Um dos principais obstáculos que aqueles que conduzem pesquisas sobre carboidratos estão constantemente trabalhando para superar é o conjunto limitado de ferramentas disponíveis para decifrar o papel dos açúcares. Como solução alternativa, a maioria dos pesquisadores utiliza lectinas (proteínas de ligação ao açúcar) isoladas de plantas ou fungos, mas são grandes, com ligação fraca e limitadas em sua especificidade e no escopo dos açúcares que detectam. Em um novo estudo publicado na ACS Chemical Biology , pesquisadores do grupo da professora Barbara Imperiali desenvolveram uma plataforma para resolver essa deficiência.

“O desafio com os polímeros de carboidratos é que sua biossíntese não é orientada por um modelo”, diz Imperiali, autor sênior do estudo e professor dos departamentos de Química e Biologia. “Biologia, medicina e biotecnologia foram alimentadas por avanços tecnológicos para proteínas e ácidos nucléicos. O campo de carboidratos está terrivelmente para trás e está procurando ferramentas desesperadamente”.

A biossíntese de carboidratos requer que cada ligação entre moléculas individuais de açúcar seja feita por uma enzima específica, e não há uma maneira pronta de decifrar as estruturas e sequências de carboidratos complexos. Anticorpos para carboidratos podem ser gerados, mas isso é desafiador, caro e resulta em uma molécula muito maior do que o realmente necessário para a pesquisa. Um recurso ideal para esse campo repleto de mecanismos limitados seria a descoberta de proteínas de ligação, de tamanho limitado, que reconhecem pequenos pedaços de carboidratos para montar uma estrutura usando esses ligantes ou métodos para detectar e identificar carboidratos específicos em estruturas complicadas.

Os autores deste estudo usaram a evolução dirigida e o design de tela inteligente para identificar proteínas de ligação a carboidratos de proteínas que não têm absolutamente nenhuma capacidade de se ligar a carboidratos. Suas descobertas estabelecem as bases para a identificação de proteínas de ligação a carboidratos com especificidade diversa e programável.
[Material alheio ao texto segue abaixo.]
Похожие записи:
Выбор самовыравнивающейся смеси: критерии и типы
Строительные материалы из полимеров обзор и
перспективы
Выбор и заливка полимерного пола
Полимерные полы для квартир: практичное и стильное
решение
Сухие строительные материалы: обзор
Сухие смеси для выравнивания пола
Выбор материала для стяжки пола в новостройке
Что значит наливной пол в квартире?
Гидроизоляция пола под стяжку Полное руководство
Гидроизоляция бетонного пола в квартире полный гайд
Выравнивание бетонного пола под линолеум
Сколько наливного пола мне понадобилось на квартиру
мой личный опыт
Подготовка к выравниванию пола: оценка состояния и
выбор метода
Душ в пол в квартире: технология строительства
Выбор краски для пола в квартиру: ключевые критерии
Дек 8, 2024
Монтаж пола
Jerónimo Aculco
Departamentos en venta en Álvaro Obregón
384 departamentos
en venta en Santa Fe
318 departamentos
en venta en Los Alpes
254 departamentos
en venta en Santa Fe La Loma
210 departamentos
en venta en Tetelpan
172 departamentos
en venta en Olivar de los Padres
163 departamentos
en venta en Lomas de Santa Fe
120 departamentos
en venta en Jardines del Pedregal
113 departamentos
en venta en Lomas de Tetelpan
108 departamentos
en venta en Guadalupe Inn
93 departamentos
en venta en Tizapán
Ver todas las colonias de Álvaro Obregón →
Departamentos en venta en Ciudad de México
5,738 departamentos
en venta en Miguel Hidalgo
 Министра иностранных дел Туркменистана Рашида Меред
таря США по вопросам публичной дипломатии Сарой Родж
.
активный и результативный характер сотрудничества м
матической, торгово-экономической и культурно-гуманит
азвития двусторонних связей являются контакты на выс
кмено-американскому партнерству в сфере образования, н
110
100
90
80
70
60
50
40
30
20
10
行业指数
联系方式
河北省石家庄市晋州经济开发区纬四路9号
Esse avanço permitirá que os pesquisadores busquem um alvo de açúcar definido pelo usuário sem serem limitados pelo que uma lectina faz ou desafiados pela capacidade de gerar anticorpos. Esses resultados podem servir para inspirar futuras colaborações com comunidades de engenharia para maximizar a eficiência do pipeline de exibição de superfície de levedura da glicobiologia. Do jeito que está, esse pipeline funciona bem para proteínas, mas os açúcares são alvos muito mais difíceis e exigem que o pipeline seja modificado. 
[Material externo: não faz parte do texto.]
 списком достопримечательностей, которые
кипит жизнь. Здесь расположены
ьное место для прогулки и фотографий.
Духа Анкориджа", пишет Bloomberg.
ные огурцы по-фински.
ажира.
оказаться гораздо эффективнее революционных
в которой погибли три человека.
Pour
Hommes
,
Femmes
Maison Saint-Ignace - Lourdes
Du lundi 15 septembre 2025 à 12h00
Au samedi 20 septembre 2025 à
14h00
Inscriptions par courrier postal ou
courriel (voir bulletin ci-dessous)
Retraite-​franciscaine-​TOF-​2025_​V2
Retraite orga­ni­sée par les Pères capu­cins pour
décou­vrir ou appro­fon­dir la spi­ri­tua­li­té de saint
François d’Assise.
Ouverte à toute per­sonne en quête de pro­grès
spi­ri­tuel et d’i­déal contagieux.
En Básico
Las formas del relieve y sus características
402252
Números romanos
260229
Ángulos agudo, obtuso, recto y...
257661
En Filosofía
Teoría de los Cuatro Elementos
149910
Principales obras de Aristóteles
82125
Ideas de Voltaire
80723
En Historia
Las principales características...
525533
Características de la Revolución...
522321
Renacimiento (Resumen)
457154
Em termos de aplicações futuras, o potencial dessa inovação varia de diagnóstico a, a longo prazo, terapêutico e abre caminho para colaborações com pesquisadores do MIT e além. Por exemplo, o grupo de pesquisa da professora de química Laura Kiessling trabalha com o Mycobacterium tuberculosis (Mtb), que tem uma composição incomum da parede celular com açúcares únicos, distintos e exclusivos. Usando esse método, um fichário pode evoluir para esse recurso específico no Mtb. O professor de engenharia química Hadley Sikes desenvolve ferramentas de diagnóstico baseadas em papel onde o parceiro de ligação para um determinado epítopo ou marcador é estabelecido e, com o uso dessa descoberta, a longo prazo, um dispositivo de ensaio de fluxo lateral pode ser desenvolvido.
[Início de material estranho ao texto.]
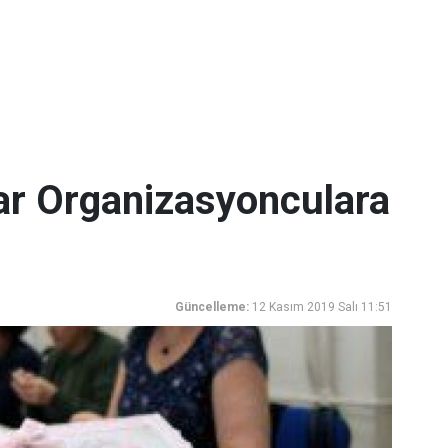
lar Organizasyonculara
Güncelleme:
12 Kasım 2019 Salı 11:51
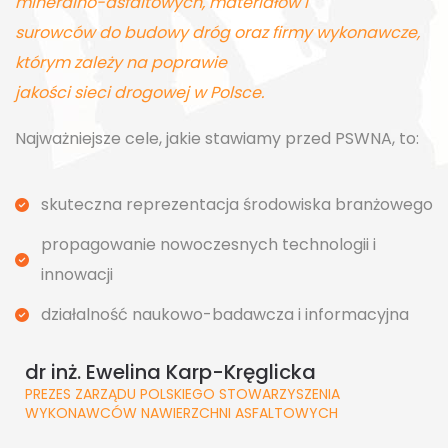
mineralno-asfaltowych, materiałów i
surowców do budowy dróg oraz firmy wykonawcze,
którym zależy na poprawie
jakości sieci drogowej w Polsce.
Najważniejsze cele, jakie stawiamy przed PSWNA, to:
skuteczna reprezentacja środowiska branżowego
propagowanie nowoczesnych technologii i
innowacji
działalność naukowo-badawcza i informacyjna
dr inż. Ewelina Karp-Kręglicka
PREZES ZARZĄDU POLSKIEGO STOWARZYSZENIA
WYKONAWCÓW NAWIERZCHNI ASFALTOWYCH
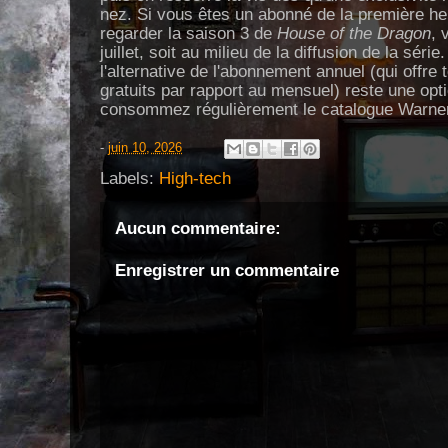
nez. Si vous êtes un abonné de la première h
regarder la saison 3 de
House of the Dragon
, 
juillet, soit au milieu de la diffusion de la séri
l'alternative de l'abonnement annuel (qui offre
gratuits par rapport au mensuel) reste une opti
consommez régulièrement le catalogue Warner
-
juin 10, 2026
Labels:
High-tech
Aucun commentaire:
Enregistrer un commentaire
No câncer, certos açúcares estão super-representados nas superfícies das células, portanto, teoricamente, os pesquisadores podem utilizar essa descoberta, que também é passível de rotulagem, para desenvolver uma ferramenta a partir do aglutinante de glicano evoluído para detecção.

Esta descoberta também contribui significativamente para melhorar a imagem celular. Os pesquisadores podem modificar os aglutinantes com um fluoróforo usando uma estratégia de ligação simples e, então, escolher o melhor fluoróforo para imagens de tecidos ou células. O grupo Kiessling, por exemplo, poderia aplicar pequenos aglutinantes de proteínas marcadas com fluoróforo para detectar açúcares bacterianos para iniciar a triagem de células ativadas por fluorescência para sondar uma mistura complexa de micróbios. Isso, por sua vez, pode ser usado para determinar como o microbioma de um paciente foi perturbado. Ele também tem o potencial de rastrear o microbioma da boca de um paciente ou de seu trato gastrointestinal superior ou inferior para ler o desequilíbrio dentro da comunidade usando esses tipos de reagentes. Num futuro mais distante.